Cerita singkat ini menggambarkan bahwa sifat pengecut tidak benar-benar hilang di tengah-tengah mereka. Ada kepribadian ganda menyelinap di antara rasa sesal sebagian mereka. Sebagian lagi sudah mulai nyaman dengan kondisi yang sebenarnya pun tak bisa disebut ideal. Terkatung-katung di tengah ketidakpastian dan berada di padang tîh dalam keadaan yang jauh dari nyaman.

Prediksi Sang Nabi menjadi kenyataan. Kedatangan sebagian tokoh Bani Israil tidaklah mewakili keseluruhan Bani Israil yang ada atau bahkan yang telah insaf sekali pun. Nabi mereka menjawab, “Mungkin sekali jika kamu nanti diwajibkan berperang, kamu tidak akan berperang”. Dan benar! Meski kekhawatiran ini mereka jawab, “Mengapa kami tidak mau berperang di jalan Allah, padahal sesungguhnya kami telah diusir dari anak-anak kami?”. Nantinya, hanya sedikit saja di antara mereka yang memenuhi panggilan jihad dan perlawanan terhadap rezim jabbârin di Palestina, Jalut yang zhalim.

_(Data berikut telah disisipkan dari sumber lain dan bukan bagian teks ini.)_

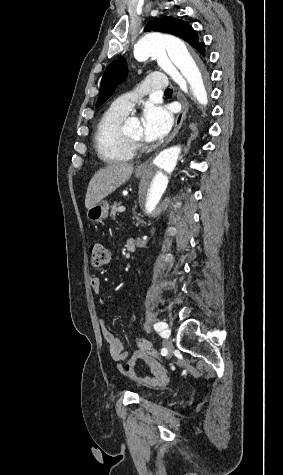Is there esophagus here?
<instances>
[{
    "mask_svg": "<svg viewBox=\"0 0 283 475\" xmlns=\"http://www.w3.org/2000/svg\"><path fill=\"white\" fill-rule=\"evenodd\" d=\"M176 95H177L178 100L181 103V110L178 113V115L176 116L173 131L170 134V136L167 138V140L163 143V147L166 146L169 142H171V140H173L175 135L178 133V131L180 130V127L183 123V120L186 118V113L188 111V103H187V99H186L185 95L179 90L176 92ZM149 161L150 160H148L146 162H143L140 165H138L137 168H136V171L146 170V168L149 164Z\"/></svg>",
    "mask_w": 283,
    "mask_h": 475,
    "instance_id": "1",
    "label": "esophagus"
}]
</instances>
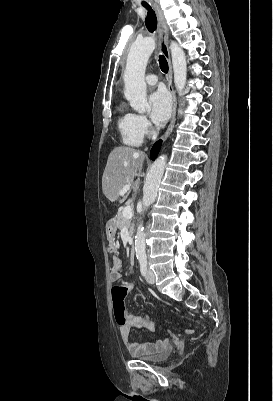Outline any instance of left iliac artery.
<instances>
[{
	"label": "left iliac artery",
	"instance_id": "obj_1",
	"mask_svg": "<svg viewBox=\"0 0 273 401\" xmlns=\"http://www.w3.org/2000/svg\"><path fill=\"white\" fill-rule=\"evenodd\" d=\"M139 262H140L141 274L144 276L146 274V271H147V259H146V257L140 258Z\"/></svg>",
	"mask_w": 273,
	"mask_h": 401
}]
</instances>
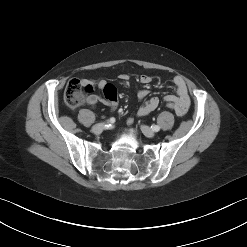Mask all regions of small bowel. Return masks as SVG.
Returning a JSON list of instances; mask_svg holds the SVG:
<instances>
[{
    "mask_svg": "<svg viewBox=\"0 0 247 247\" xmlns=\"http://www.w3.org/2000/svg\"><path fill=\"white\" fill-rule=\"evenodd\" d=\"M121 80H128L127 75H121ZM152 81V78L148 75H142L140 77V82L143 84H148ZM82 84L88 87L90 90L93 88H99L103 92V96H98L95 94H90L86 98V102L90 107H95L99 102L109 106L114 110L118 105L117 90L114 85L107 82L106 80H92L83 79ZM173 84L175 86L176 94L166 95L164 97L165 101H172L176 104V114L178 116H184L188 111L190 106V97L188 94V88L185 80L181 76H175L173 78ZM149 94L147 89H141L138 91V98L140 100L145 99ZM159 101L157 98L152 97L145 101L138 109L137 116L143 117L149 115L158 107ZM133 123V118L128 119V124Z\"/></svg>",
    "mask_w": 247,
    "mask_h": 247,
    "instance_id": "small-bowel-1",
    "label": "small bowel"
}]
</instances>
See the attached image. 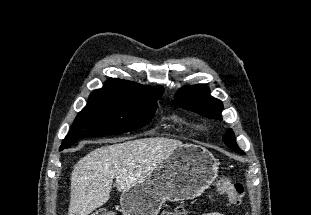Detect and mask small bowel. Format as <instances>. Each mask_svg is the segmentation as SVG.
<instances>
[{"mask_svg":"<svg viewBox=\"0 0 311 215\" xmlns=\"http://www.w3.org/2000/svg\"><path fill=\"white\" fill-rule=\"evenodd\" d=\"M201 215H224V214H221V213H218V212H210V213H203Z\"/></svg>","mask_w":311,"mask_h":215,"instance_id":"c3829d8e","label":"small bowel"}]
</instances>
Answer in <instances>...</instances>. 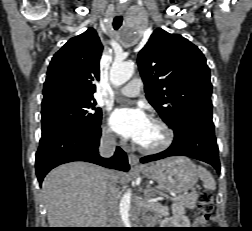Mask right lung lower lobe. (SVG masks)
<instances>
[{"mask_svg": "<svg viewBox=\"0 0 252 231\" xmlns=\"http://www.w3.org/2000/svg\"><path fill=\"white\" fill-rule=\"evenodd\" d=\"M101 128L97 130L77 127H58L42 134L36 153L35 168L39 183L54 167L72 161H86L107 168L129 170L126 153L117 147L113 157L99 155Z\"/></svg>", "mask_w": 252, "mask_h": 231, "instance_id": "right-lung-lower-lobe-1", "label": "right lung lower lobe"}]
</instances>
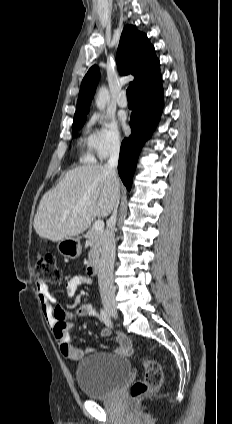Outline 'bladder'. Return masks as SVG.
Here are the masks:
<instances>
[{
  "label": "bladder",
  "instance_id": "obj_1",
  "mask_svg": "<svg viewBox=\"0 0 232 424\" xmlns=\"http://www.w3.org/2000/svg\"><path fill=\"white\" fill-rule=\"evenodd\" d=\"M131 372L127 358L95 353L77 365L76 382L87 398L104 399L113 395Z\"/></svg>",
  "mask_w": 232,
  "mask_h": 424
}]
</instances>
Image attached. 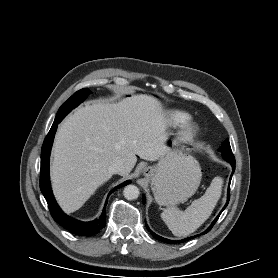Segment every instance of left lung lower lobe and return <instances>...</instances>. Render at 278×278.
Masks as SVG:
<instances>
[{
	"instance_id": "0a47b994",
	"label": "left lung lower lobe",
	"mask_w": 278,
	"mask_h": 278,
	"mask_svg": "<svg viewBox=\"0 0 278 278\" xmlns=\"http://www.w3.org/2000/svg\"><path fill=\"white\" fill-rule=\"evenodd\" d=\"M228 162L231 164V166H232V168H233V172H232L231 177H230V182H231L232 175H233V173H234V171H235V162H233V161H228ZM229 198H230V188H228V199H227L226 205H225L224 208L221 210V212L219 213V215L217 216V218H216V219L213 221V223L210 225V227H209L205 232H203L202 234H205V233H207V232L210 231V229L213 227V225L215 224V222L218 220V218H219L220 214L222 213V211H223V210L226 208V206L228 205ZM143 200L145 201V198H144V197H143ZM146 227H147V229H148L149 231H151V230L149 229V227L147 226V224H146ZM151 234H152L156 239H158V240H160V241H163V242H166V243L183 242V241H187V240H190V239H192V238H194V237L199 236V235H196V236H193V237H190V238L181 240V241H172V240H169V239H165V238H163V237H161V236H159V235H156V234H155L154 232H152V231H151Z\"/></svg>"
}]
</instances>
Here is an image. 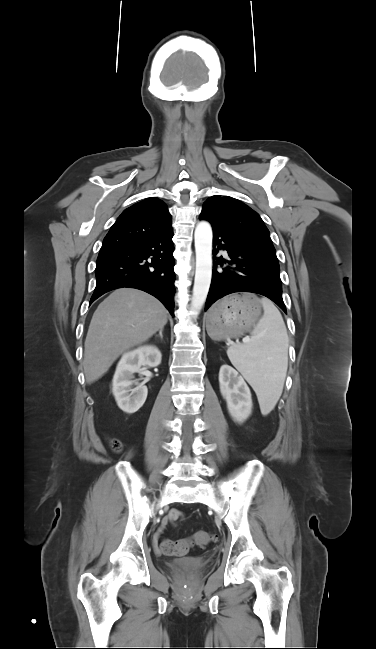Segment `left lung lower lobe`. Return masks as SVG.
<instances>
[{
  "instance_id": "left-lung-lower-lobe-1",
  "label": "left lung lower lobe",
  "mask_w": 376,
  "mask_h": 649,
  "mask_svg": "<svg viewBox=\"0 0 376 649\" xmlns=\"http://www.w3.org/2000/svg\"><path fill=\"white\" fill-rule=\"evenodd\" d=\"M212 228L213 254L216 255L218 250L223 249L227 251L229 259L215 258L205 311L215 301L228 294L252 292L271 299L286 313L277 257L225 230L213 226ZM218 264H227V267L216 268Z\"/></svg>"
}]
</instances>
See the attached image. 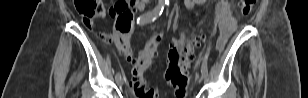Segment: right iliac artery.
I'll use <instances>...</instances> for the list:
<instances>
[{"instance_id": "1", "label": "right iliac artery", "mask_w": 308, "mask_h": 98, "mask_svg": "<svg viewBox=\"0 0 308 98\" xmlns=\"http://www.w3.org/2000/svg\"><path fill=\"white\" fill-rule=\"evenodd\" d=\"M163 9L164 5L162 3H159L153 10L138 17L137 24L144 25L153 22L162 14ZM119 76L120 73H117L115 78H118Z\"/></svg>"}]
</instances>
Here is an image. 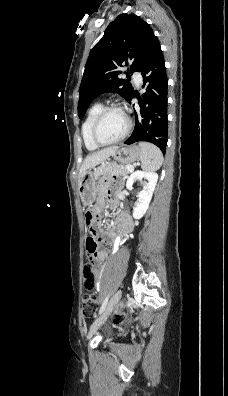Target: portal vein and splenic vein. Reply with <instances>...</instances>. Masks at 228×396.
Masks as SVG:
<instances>
[{
    "instance_id": "1",
    "label": "portal vein and splenic vein",
    "mask_w": 228,
    "mask_h": 396,
    "mask_svg": "<svg viewBox=\"0 0 228 396\" xmlns=\"http://www.w3.org/2000/svg\"><path fill=\"white\" fill-rule=\"evenodd\" d=\"M126 169H127L128 171H133V167H132V166H126Z\"/></svg>"
}]
</instances>
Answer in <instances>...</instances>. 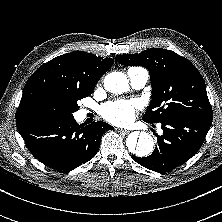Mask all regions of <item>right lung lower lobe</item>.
I'll return each mask as SVG.
<instances>
[{
  "label": "right lung lower lobe",
  "mask_w": 222,
  "mask_h": 222,
  "mask_svg": "<svg viewBox=\"0 0 222 222\" xmlns=\"http://www.w3.org/2000/svg\"><path fill=\"white\" fill-rule=\"evenodd\" d=\"M27 148L46 166L71 171L91 160L105 131L113 129L102 121L78 125L72 119L35 115L16 119Z\"/></svg>",
  "instance_id": "98d812e1"
}]
</instances>
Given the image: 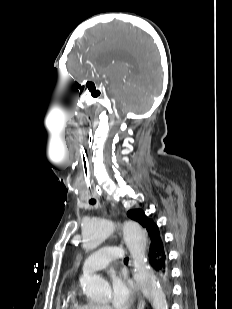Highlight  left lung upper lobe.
Segmentation results:
<instances>
[{
    "mask_svg": "<svg viewBox=\"0 0 232 309\" xmlns=\"http://www.w3.org/2000/svg\"><path fill=\"white\" fill-rule=\"evenodd\" d=\"M128 217L139 222L147 232L151 231L152 226L155 224L152 219H149L141 209L130 210L127 213Z\"/></svg>",
    "mask_w": 232,
    "mask_h": 309,
    "instance_id": "left-lung-upper-lobe-1",
    "label": "left lung upper lobe"
}]
</instances>
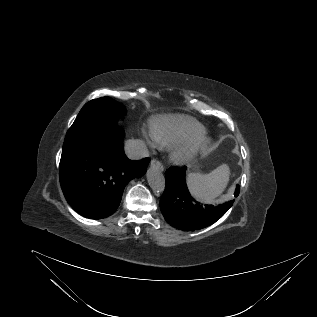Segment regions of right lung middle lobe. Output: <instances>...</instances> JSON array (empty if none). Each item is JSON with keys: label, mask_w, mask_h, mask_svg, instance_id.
<instances>
[{"label": "right lung middle lobe", "mask_w": 317, "mask_h": 317, "mask_svg": "<svg viewBox=\"0 0 317 317\" xmlns=\"http://www.w3.org/2000/svg\"><path fill=\"white\" fill-rule=\"evenodd\" d=\"M125 113L124 106L110 97L105 96L89 101L69 128L62 152L79 144L94 130L103 126L116 125L117 119L123 118L122 114Z\"/></svg>", "instance_id": "right-lung-middle-lobe-1"}]
</instances>
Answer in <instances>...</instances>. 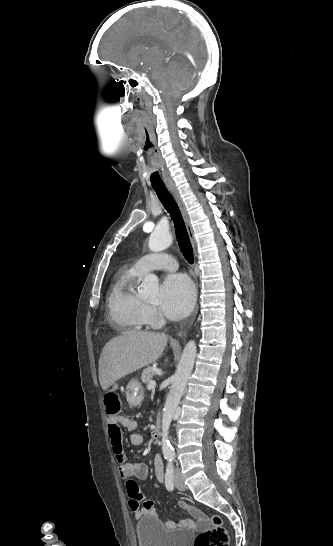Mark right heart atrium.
Wrapping results in <instances>:
<instances>
[{"label": "right heart atrium", "mask_w": 333, "mask_h": 546, "mask_svg": "<svg viewBox=\"0 0 333 546\" xmlns=\"http://www.w3.org/2000/svg\"><path fill=\"white\" fill-rule=\"evenodd\" d=\"M142 312L147 323L155 325L162 321V317L157 309L151 305L144 304Z\"/></svg>", "instance_id": "right-heart-atrium-1"}]
</instances>
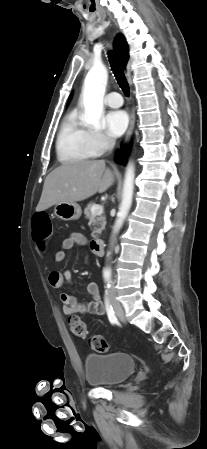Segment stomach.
Segmentation results:
<instances>
[{
    "label": "stomach",
    "mask_w": 207,
    "mask_h": 449,
    "mask_svg": "<svg viewBox=\"0 0 207 449\" xmlns=\"http://www.w3.org/2000/svg\"><path fill=\"white\" fill-rule=\"evenodd\" d=\"M54 214L65 221L77 220L81 217L82 210L76 202L59 203L55 205Z\"/></svg>",
    "instance_id": "0dacf381"
}]
</instances>
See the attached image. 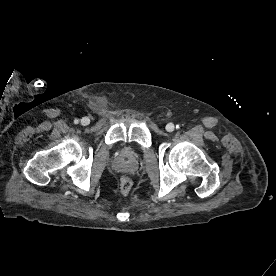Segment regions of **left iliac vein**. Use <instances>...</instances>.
Returning a JSON list of instances; mask_svg holds the SVG:
<instances>
[{
	"label": "left iliac vein",
	"mask_w": 276,
	"mask_h": 276,
	"mask_svg": "<svg viewBox=\"0 0 276 276\" xmlns=\"http://www.w3.org/2000/svg\"><path fill=\"white\" fill-rule=\"evenodd\" d=\"M174 128H175V126H174L173 123H168V124L166 125V130H167L168 132H172V131L174 130Z\"/></svg>",
	"instance_id": "left-iliac-vein-1"
}]
</instances>
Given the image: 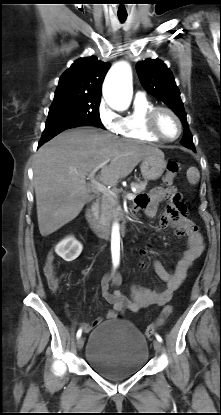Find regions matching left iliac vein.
I'll return each mask as SVG.
<instances>
[{"mask_svg":"<svg viewBox=\"0 0 221 415\" xmlns=\"http://www.w3.org/2000/svg\"><path fill=\"white\" fill-rule=\"evenodd\" d=\"M153 345H154V349H155V351H156L157 353H159V352L161 351V349H162L161 342H160V341H158V340H154V341H153Z\"/></svg>","mask_w":221,"mask_h":415,"instance_id":"left-iliac-vein-1","label":"left iliac vein"}]
</instances>
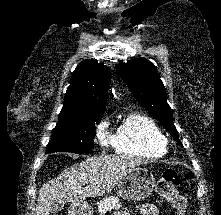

Pada ayat berikutnya, Allah menuturkan proses turunnya pertolongan-Nya dengan sangat meyakinkan dan alur yang menegangkan. Dimulai dari pemilihan Thalut sebagai raja mereka.

“Nabi mereka mengatakan kepada mereka, “Sesungguhnya Allah telah mengangkat Thalut menjadi rajamu.” Mereka menjawab, “Bagaimana Thalut memerintah kami, padahal kami lebih berhak mengendalikan pemerintahan daripadanya, sedang dia pun tidak diberi kekayaan yang cukup banyak?” Nabi (mereka) berkata, “Sesungguhnya Allah telah memilih rajamu dan menganugerahinya ilmu yang luas dan tubuh yang perkasa.” Allah memberikan pemerintahan kepada siapa yang dikehendaki-Nya. Dan Allah Maha Luas Pemberian-Nya lagi Maha Mengetahui.” (QS. al-Baqarah [2]: 247)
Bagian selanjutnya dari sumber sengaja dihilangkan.